Geralmente à noite, ocorriam os roubos de galinhas. Fui pesquisar sobre esse costume. Eis o que encontrei: “Uma tradição curiosa é a de se roubar galinhas na Sexta-feira Santa. Um dia tão solene como este, considerado de luto por todos os cristãos, ao mesmo tempo traz esse costume com jeito pagão e transgressor. A explicação para esta prática é a de que as pessoas aproveitam o dia em que o Senhor está morto, de forma que não vê os pecados cometidos, para praticar pequenos delitos”. Fiquei em dúvida, em relação ao que li.
Sobre esse tema, me vem a lembrança, já adulto, em São José de Mipibu, quando o galinheiro da Casa Paroquial era uma atração para a garotada, na Semana Santa. Roberto Ferreira, filho do saudoso, ex-prefeito Hélio Ferreira, residia vizinho a Casa Paroquial e uma certa vez, chegou a fazer essa traquinagem, roubando uma ‘penada’ do saudoso padre Antônio Barros, para degustar depois da meia-noite da sexta-feira, com os amigos. Depois, o pai teve que se desculpar do velho sacerdote e meteu bronca no filho.
Hoje são poucos os praticantes. Muita gente não gosta da brincadeira, sobretudo as pessoas que têm seus animais roubados. Mesmo assim, a noite de Sexta-feira Santa também é noite de vigília aos galinheiros pelos proprietários de crianção de galinha.
Finalmente, chega o sábado, quando os sinos voltavam a tocar e as imagens e os altares eram despidos de seus panos assustadores. Era celebrada a Missa da Aleluia, Finalmente, no domingo de Páscoa, vindo depois a Santa Missa, encerrando os trabalhos religiosos.
Hoje, passadas algumas décadas, vemos que a Semana Santa foi destituída de seus contornos religiosos e se modernizou. O pior é que poucos sabem o verdadeiro sentido da celebração. Para muitos é, simplesmente, mais um feriado prolongado… !
Tudo é bem diferente hoje em dia. Lembro que na minha infância minha mãe cobria os santos, não se comia carne, doce, hoje às pessoas não têm mais essas tradições.

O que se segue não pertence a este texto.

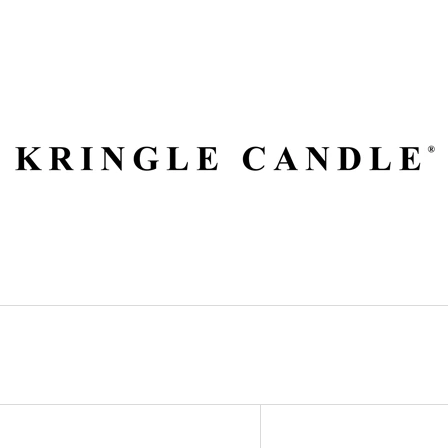
ČO POTREBUJETE NÁJSŤ?
HĽADAŤ
ODPORÚČAME
V
VILA HERMANOS APOTHECARY
VOLUSPA JAPON
Ý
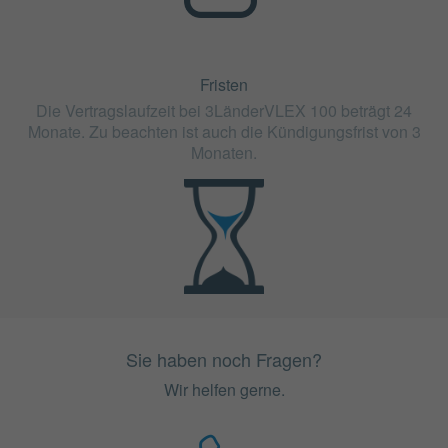
Fristen
Die Vertragslaufzeit bei 3LänderVLEX 100 beträgt 24
Monate. Zu beachten ist auch die Kündigungsfrist von 3
Monaten.
Sie haben noch Fragen?
Wir helfen gerne.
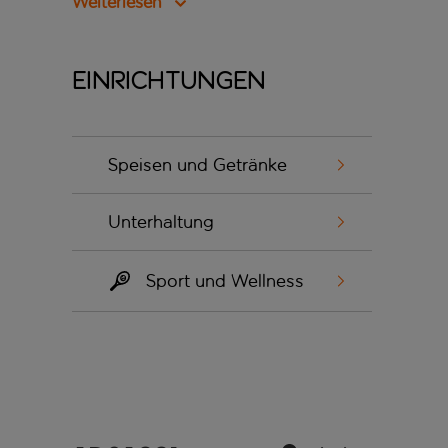
Weiterlesen
Einrichtungen
Speisen und Getränke
Unterhaltung
Sport und Wellness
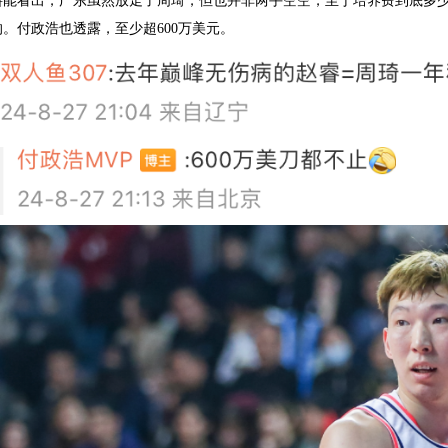
料能看出，广东虽然放走了周琦，但也并非两手空空，至于培养费到底多
。付政浩也透露，至少超600万美元。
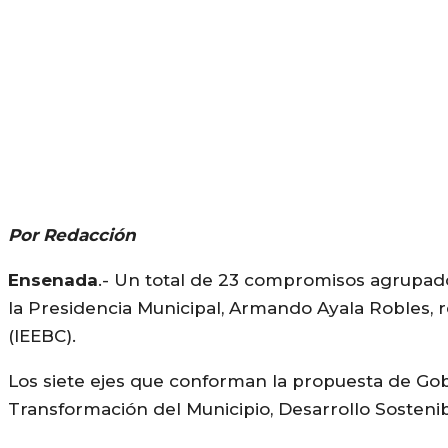
Por Redacción
Ensenada
.- Un total de 23 compromisos agrupado
la Presidencia Municipal, Armando Ayala Robles, reg
(IEEBC).
Los siete ejes que conforman la propuesta de Gobie
Transformación del Municipio, Desarrollo Sostenib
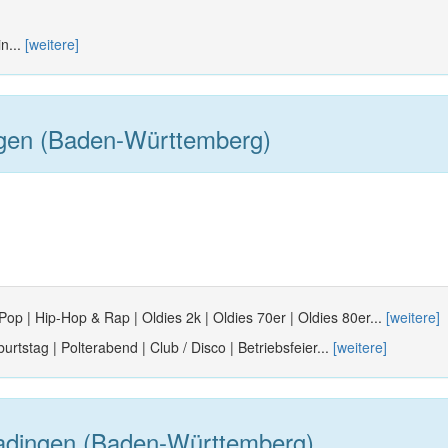
n...
[weitere]
gen (Baden-Württemberg)
Pop | Hip-Hop & Rap | Oldies 2k | Oldies 70er | Oldies 80er...
[weitere]
urtstag | Polterabend | Club / Disco | Betriebsfeier...
[weitere]
adingen (Baden-Württemberg)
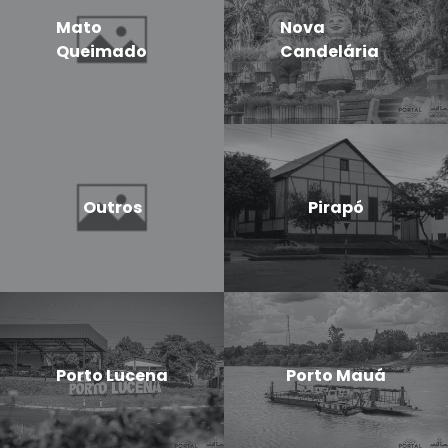
Mato
Nova
Queimado
Candelária
Outros
Pirapó
Porto Lucena
Porto Mauá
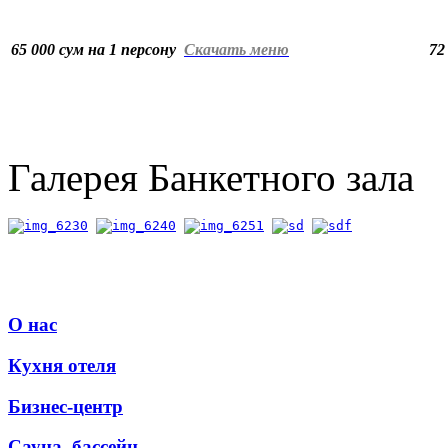
65 000 сум на 1 персону
Скачать меню
72
Галерея Банкетного зала
О нас
Кухня отеля
Бизнес-центр
Сауна, бассейн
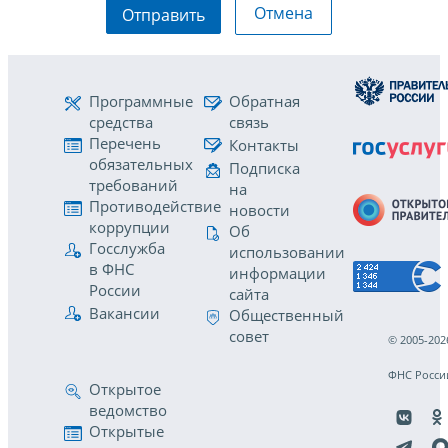
Отмена
Отправить
Программные
Обратная
средства
связь
Перечень
Контакты
обязательных
Подписка
требований
на
Противодействие
новости
коррупции
Об
Госслужба
использовании
в ФНС
информации
России
сайта
Вакансии
Общественный
совет
© 2005-202
ФНС Росси
Открытое
ведомство
Открытые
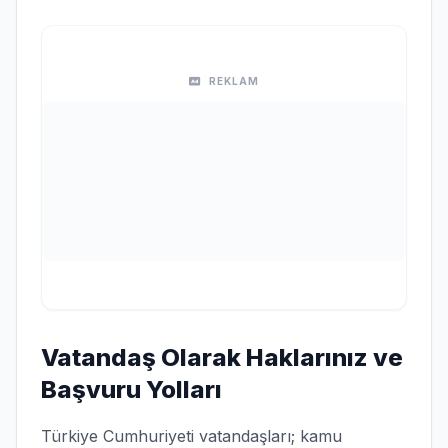
REKLAM
Vatandaş Olarak Haklarınız ve
Başvuru Yolları
Türkiye Cumhuriyeti vatandaşları; kamu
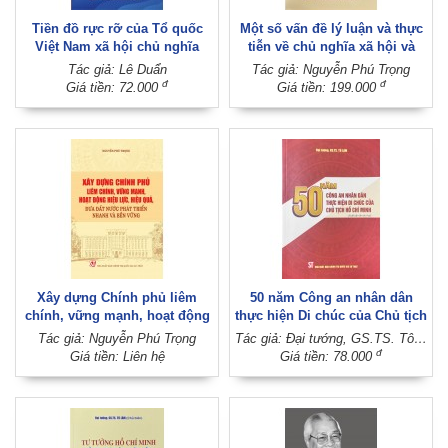
Tiền đồ rực rỡ của Tổ quốc
Một số vấn đề lý luận và thực
Việt Nam xã hội chủ nghĩa
tiễn về chủ nghĩa xã hội và
nằm trong tay thế hệ trẻ
con đường đi lên chủ nghĩa xã
Tác giả: Lê Duẩn
Tác giả: Nguyễn Phú Trọng
hội ở Việt Nam (Xuất bản lần
đ
đ
Giá tiền: 72.000
Giá tiền: 199.000
thứ tư)
Xây dựng Chính phủ liêm
50 năm Công an nhân dân
chính, vững mạnh, hoạt động
thực hiện Di chúc của Chủ tịch
hiệu lực, hiệu quả, đưa đất
Hồ Chí Minh (Xuất bản lần thứ
Tác giả: Nguyễn Phú Trọng
Tác giả: Đại tướng, GS.TS. Tô Lâm
nước phát triển nhanh và bền
hai)
đ
Giá tiền: Liên hệ
Giá tiền: 78.000
vững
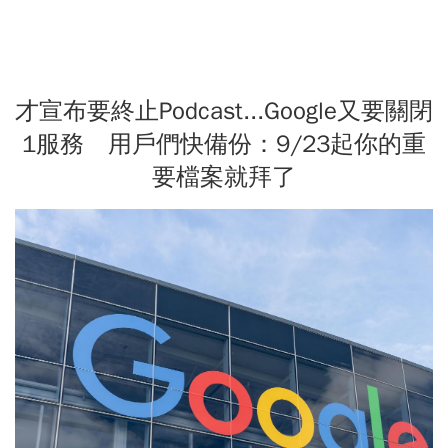
才宣布要終止Podcast...Google又要關閉
1服務 用戶們快備份：9/23起你的重
要檔案就拜了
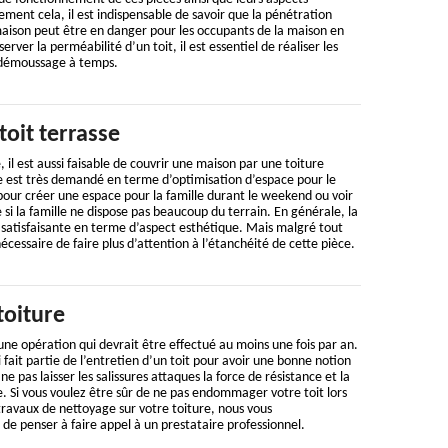
ement cela, il est indispensable de savoir que la pénétration
 maison peut être en danger pour les occupants de la maison en
rver la perméabilité d’un toit, il est essentiel de réaliser les
 démoussage à temps.
toit terrasse
, il est aussi faisable de couvrir une maison par une toiture
se est très demandé en terme d’optimisation d’espace pour le
 pour créer une espace pour la famille durant le weekend ou voir
si la famille ne dispose pas beaucoup du terrain. En générale, la
s satisfaisante en terme d’aspect esthétique. Mais malgré tout
cessaire de faire plus d’attention à l’étanchéité de cette pièce.
toiture
une opération qui devrait être effectué au moins une fois par an.
ui fait partie de l’entretien d’un toit pour avoir une bonne notion
ne pas laisser les salissures attaques la force de résistance et la
. Si vous voulez être sûr de ne pas endommager votre toit lors
ravaux de nettoyage sur votre toiture, nous vous
 penser à faire appel à un prestataire professionnel.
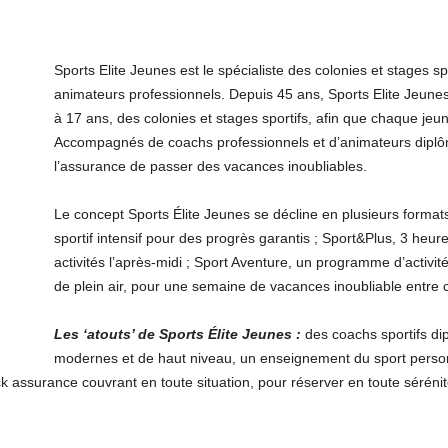
Sports Elite Jeunes est le spécialiste des colonies et stages s
animateurs professionnels. Depuis 45 ans, Sports Elite Jeunes
à 17 ans, des colonies et stages sportifs, afin que chaque jeu
Accompagnés de coachs professionnels et d’animateurs diplômé
l’assurance de passer des vacances inoubliables.
Le concept Sports Élite Jeunes se décline en plusieurs form
sportif intensif pour des progrès garantis ; Sport&Plus, 3 heure
activités l’après-midi ; Sport Aventure, un programme d’activit
de plein air, pour une semaine de vacances inoubliable entre 
Les ‘atouts’ de Sports Élite Jeunes :
des coachs sportifs dipl
modernes et de haut niveau, un enseignement du sport personn
k assurance couvrant en toute situation, pour réserver en toute sérénit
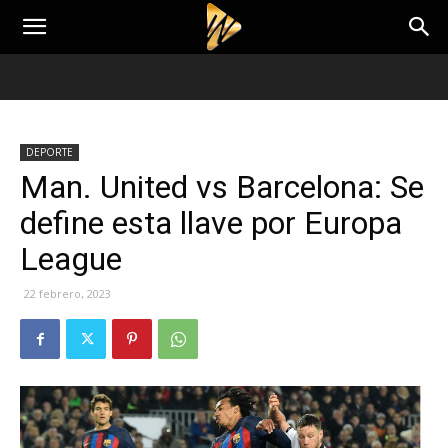
DEPORTE
Man. United vs Barcelona: Se
define esta llave por Europa
League
22 febrero, 2023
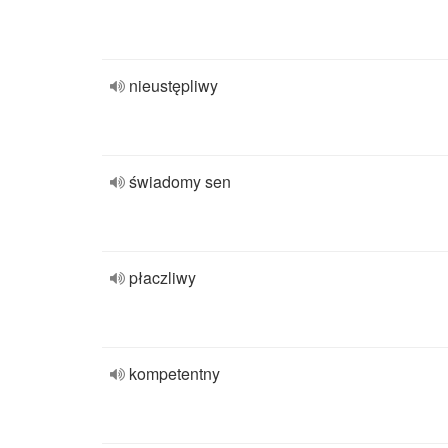
nieustępliwy
świadomy sen
płaczliwy
kompetentny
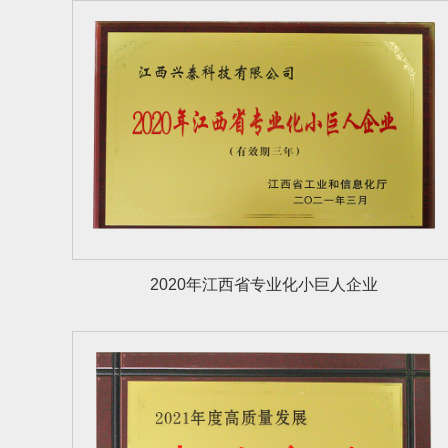
2020年江西省专业化小巨人企业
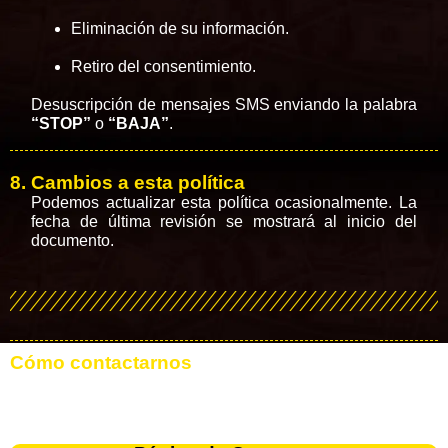
Eliminación de su información.
Retiro del consentimiento.
Desuscripción de mensajes SMS enviando la palabra
“STOP”
o
“BAJA”
.
8. Cambios a esta política
Podemos actualizar esta política ocasionalmente. La
fecha de última revisión se mostrará al inicio del
documento.
Cómo contactarnos
Si tiene alguna pregunta sobre esta Política de Privacidad,
las prácticas de este sitio o sus relaciones con este sitio, por
favor contáctenos en nuestra página de contacto:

Maravilha irmão! Lembrança e gestos nobre dos nossos pais 🙏🏻🌟👏👏👏
Boas recordações amigo
O que eu achava ruim durante o tempo da quaresma até à semana santa era porque durante esse período de tempo não se podia caçar, pegar passarinhos e nem pescar. A quaresma era muito tempo para não poder fazer quase nada e ainda tinha que acompanhar todos os eventos realizados pela igreja.
Muito boas lembranças e bem descritas, como sempre acontece com seus textos!